• **Try it**: Only the pictures are to be left out; return the rest of the data exactly as it stands.

Transcribed page contents:
_ _ _

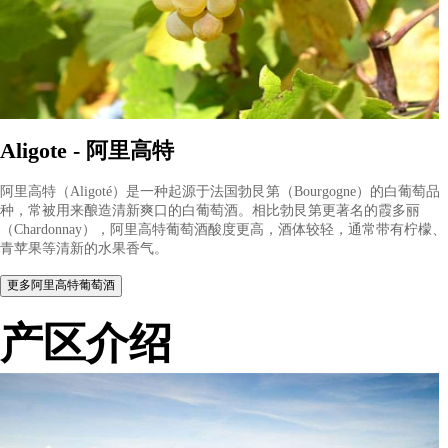
Geantet-Pansiot酒庄曾被《勃艮地葡萄酒故事》一书选为最能代表Ge
Chambertin村的酒庄之一，酒庄的葡萄酒因其深邃、复杂的风味
陈年潜力而备受推崇，被美誉为“酒中鱼子酱”，康帝庄主都要亲
狗家的酒！
葡萄品种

_ _ _

• **Problem solution**:
Geantet-Pansiot酒庄曾被《勃艮地葡萄酒故事》一书选为最能代表Ge
Chambertin村的酒庄之一，酒庄的葡萄酒因其深邃、复杂的风味
陈年潜力而备受推崇，被美誉为“酒中鱼子酱”，康帝庄主都要亲
狗家的酒！
葡萄品种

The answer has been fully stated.